# 1/32 Scale Drag Parts?



## bondoman2k (Jan 13, 2003)

OK gang. I have a 1/32 scale Olds Funny Car from way back ('90's I think) that I picked up back in the '90's at a swap meet, built. Pretty sure it's a snap kit. Well, over the years it's lost some engine parts, plus the front wheels look to me to be WAY too big. Is there anyone out there that makes parts for this kit? Or ANY 1/32 drag Chrysler Hemi engine? I have even tried to find anything like it on Ebay, but no luck. Been searching for a lot of years! I REALLY want to build this back up, and do some engine detailing and painting and stuff. Am I gonna have to resort to scratchbuilding the parts I need? Or would anybody out there possibly have one of these in a parts box or drawer? REALLY not too keen on the idea of scratchbuilding a blower!  I could probably do the valve covers, but would definitely look a lot more authentic with kit parts! 
ANY help? :freak:
Ron (Bondo) :dude:


----------



## 71 Charger 500 (Jan 27, 2011)

Here are some for sale on Ebay. http://cgi.ebay.com/ws/eBayISAPI.dl...981+&item=180824372981&lgeo=1&vectorid=229466


----------



## bondoman2k (Jan 13, 2003)

Thanks for the link! :thumbsup: Seems like everytime I look on there, there was nothing..lol. 
I am watching that one. 
Ron (Bondo) :dude:


----------



## 71 Charger 500 (Jan 27, 2011)

Not a problem, glad to help.

Mo


----------



## bondoman2k (Jan 13, 2003)

Oh great! Now someone else is bidding.  Was REALLY hoping I might get them 'cheap'. LOL
Ron (Bondo) :dude:


----------



## 71 Charger 500 (Jan 27, 2011)

bondoman2k said:


> Oh great! Now someone else is bidding.  Was REALLY hoping I might get them 'cheap'. LOL
> Ron (Bondo) :dude:


That's why it's called "FeeBay" and "EvilBay"! I personally, always wait until the very last minute to bid. I know what the most is I will bid and then type that in with just about ten seconds to go and with about five seconds to go, I confirm my bid.

Mo


----------



## Rondo (Jul 23, 2010)

Pretty sure I have some valve covers with heads from one of these kits. You're welcome to them if it would be any help. Can't recall any other parts in the stash. Just say the word.....

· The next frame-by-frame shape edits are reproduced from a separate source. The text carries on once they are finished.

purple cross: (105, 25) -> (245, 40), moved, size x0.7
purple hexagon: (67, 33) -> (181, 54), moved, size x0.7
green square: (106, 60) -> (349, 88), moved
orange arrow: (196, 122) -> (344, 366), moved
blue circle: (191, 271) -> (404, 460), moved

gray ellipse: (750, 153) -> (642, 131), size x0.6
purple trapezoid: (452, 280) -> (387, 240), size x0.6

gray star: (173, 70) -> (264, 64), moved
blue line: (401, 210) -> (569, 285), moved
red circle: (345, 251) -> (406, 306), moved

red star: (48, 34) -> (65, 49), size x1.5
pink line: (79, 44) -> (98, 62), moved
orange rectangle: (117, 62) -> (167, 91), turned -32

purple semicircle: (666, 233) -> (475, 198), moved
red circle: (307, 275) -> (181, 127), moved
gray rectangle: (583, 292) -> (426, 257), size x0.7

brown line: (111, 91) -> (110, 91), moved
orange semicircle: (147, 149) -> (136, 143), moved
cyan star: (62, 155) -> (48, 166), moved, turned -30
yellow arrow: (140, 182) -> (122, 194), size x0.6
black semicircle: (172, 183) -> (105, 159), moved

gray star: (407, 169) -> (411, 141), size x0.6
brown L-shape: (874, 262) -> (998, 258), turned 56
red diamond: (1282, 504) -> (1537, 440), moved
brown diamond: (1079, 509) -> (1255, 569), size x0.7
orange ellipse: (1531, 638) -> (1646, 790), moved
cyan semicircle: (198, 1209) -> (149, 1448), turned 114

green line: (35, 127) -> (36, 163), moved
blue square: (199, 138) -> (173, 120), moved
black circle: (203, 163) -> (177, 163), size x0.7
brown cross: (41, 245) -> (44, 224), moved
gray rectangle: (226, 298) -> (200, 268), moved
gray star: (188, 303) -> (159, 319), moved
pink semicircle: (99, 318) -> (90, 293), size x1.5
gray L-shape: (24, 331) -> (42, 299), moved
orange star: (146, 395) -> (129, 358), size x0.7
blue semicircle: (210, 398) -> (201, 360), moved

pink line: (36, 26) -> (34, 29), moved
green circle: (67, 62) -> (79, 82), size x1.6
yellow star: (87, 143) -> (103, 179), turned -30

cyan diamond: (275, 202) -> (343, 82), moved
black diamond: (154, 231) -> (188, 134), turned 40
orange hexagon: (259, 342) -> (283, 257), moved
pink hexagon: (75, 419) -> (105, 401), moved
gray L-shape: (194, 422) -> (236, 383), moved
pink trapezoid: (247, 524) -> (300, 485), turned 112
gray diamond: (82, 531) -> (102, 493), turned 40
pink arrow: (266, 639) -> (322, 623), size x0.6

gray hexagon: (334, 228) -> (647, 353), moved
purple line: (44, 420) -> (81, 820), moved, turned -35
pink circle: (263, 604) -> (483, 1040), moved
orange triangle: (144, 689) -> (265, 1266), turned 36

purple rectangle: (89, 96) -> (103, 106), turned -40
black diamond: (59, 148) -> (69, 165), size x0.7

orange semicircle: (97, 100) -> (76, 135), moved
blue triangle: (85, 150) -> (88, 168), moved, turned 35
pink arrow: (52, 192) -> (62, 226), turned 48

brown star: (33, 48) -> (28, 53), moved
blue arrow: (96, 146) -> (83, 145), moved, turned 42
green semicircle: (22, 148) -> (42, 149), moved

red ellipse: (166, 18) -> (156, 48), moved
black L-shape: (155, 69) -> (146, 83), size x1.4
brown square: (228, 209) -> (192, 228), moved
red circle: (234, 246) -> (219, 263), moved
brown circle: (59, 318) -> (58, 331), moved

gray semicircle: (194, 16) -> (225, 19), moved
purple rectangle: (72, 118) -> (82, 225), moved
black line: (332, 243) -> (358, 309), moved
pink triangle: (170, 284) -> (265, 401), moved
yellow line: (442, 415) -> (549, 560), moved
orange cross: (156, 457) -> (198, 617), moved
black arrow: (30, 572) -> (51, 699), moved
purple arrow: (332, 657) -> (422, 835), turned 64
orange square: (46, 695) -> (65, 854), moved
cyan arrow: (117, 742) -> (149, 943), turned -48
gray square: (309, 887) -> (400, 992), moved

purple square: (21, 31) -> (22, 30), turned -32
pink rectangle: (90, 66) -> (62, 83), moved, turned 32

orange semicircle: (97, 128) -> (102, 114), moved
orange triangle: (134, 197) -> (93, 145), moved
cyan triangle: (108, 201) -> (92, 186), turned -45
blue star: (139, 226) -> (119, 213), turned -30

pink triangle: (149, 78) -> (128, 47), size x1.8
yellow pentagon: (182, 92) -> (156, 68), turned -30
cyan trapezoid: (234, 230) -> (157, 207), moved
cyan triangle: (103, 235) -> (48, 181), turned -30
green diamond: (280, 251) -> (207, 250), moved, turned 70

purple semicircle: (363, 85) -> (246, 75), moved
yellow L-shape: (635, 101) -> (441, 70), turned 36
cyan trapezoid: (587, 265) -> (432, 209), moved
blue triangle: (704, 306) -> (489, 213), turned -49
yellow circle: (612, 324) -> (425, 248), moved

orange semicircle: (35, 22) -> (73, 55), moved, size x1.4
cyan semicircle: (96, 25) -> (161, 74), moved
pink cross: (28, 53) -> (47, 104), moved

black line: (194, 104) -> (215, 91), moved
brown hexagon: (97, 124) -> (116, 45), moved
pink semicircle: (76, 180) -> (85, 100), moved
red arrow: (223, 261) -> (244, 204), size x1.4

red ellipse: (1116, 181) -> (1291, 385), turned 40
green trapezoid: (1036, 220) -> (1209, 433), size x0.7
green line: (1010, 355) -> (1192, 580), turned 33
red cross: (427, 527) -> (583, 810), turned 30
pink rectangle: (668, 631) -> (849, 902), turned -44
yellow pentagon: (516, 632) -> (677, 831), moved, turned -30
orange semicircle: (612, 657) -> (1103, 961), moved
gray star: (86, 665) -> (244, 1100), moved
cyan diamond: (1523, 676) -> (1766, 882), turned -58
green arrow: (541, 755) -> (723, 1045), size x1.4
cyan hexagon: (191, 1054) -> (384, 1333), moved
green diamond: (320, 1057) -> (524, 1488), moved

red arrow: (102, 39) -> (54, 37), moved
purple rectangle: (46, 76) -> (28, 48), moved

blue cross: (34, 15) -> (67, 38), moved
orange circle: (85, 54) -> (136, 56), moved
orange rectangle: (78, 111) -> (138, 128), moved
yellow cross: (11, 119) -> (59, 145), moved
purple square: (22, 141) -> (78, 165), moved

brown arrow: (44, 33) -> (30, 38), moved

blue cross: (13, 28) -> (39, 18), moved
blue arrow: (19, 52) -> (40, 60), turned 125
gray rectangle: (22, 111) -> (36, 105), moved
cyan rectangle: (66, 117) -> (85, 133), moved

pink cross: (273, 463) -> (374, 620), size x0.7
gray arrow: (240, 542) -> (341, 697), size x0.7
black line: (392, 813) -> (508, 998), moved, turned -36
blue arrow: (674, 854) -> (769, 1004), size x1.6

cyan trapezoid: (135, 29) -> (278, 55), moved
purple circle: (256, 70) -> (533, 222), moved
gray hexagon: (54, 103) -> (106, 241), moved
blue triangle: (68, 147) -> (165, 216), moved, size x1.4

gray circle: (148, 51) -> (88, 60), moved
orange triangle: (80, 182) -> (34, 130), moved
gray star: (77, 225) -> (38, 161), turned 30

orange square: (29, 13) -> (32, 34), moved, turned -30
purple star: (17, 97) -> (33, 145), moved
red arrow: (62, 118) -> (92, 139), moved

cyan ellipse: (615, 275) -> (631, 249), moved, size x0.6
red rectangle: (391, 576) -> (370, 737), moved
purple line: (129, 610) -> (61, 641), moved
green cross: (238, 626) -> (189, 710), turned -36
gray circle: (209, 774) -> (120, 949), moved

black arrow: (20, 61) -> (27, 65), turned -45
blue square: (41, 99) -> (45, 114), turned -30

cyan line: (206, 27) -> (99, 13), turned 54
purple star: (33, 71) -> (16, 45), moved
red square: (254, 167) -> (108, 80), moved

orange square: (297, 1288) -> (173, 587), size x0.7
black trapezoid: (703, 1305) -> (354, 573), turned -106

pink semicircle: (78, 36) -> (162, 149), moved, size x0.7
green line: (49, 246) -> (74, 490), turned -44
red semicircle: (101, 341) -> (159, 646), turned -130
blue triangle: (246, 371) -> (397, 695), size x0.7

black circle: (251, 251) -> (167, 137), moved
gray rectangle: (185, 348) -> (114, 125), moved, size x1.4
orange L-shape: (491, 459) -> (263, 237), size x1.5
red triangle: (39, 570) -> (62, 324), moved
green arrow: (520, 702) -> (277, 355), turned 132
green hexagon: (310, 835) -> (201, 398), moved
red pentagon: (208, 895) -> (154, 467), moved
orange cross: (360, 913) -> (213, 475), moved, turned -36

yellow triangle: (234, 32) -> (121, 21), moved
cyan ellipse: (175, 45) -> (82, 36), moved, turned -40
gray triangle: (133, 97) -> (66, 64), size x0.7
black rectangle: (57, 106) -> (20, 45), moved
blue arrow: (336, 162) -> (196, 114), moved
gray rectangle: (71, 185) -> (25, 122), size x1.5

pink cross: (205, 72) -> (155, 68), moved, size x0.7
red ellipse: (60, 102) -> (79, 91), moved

Yep, just looked the parts up......










See if those look right. Wish I had more of the engine.


----------



## bondoman2k (Jan 13, 2003)

Hey Rondo. YEP, that's the most important part I need! Let me know how to get ahold of ya and what you'd need for me to get them! :thumbsup: Shoot me a PM if ya want. I just may even have something you're looking for (in other scales I'm sure...lol)
I did find a blower that will work good, from a 1/64 scale "Muscle Machines" die cast car. Those blowers on those were always much larger than the scale of the car..lol. I'm pretty sure I can make the other missing parts (steering wheel, and a few other small things)
Ron (Bondo) :dude:


----------



## Rondo (Jul 23, 2010)

PM on the way!!!


----------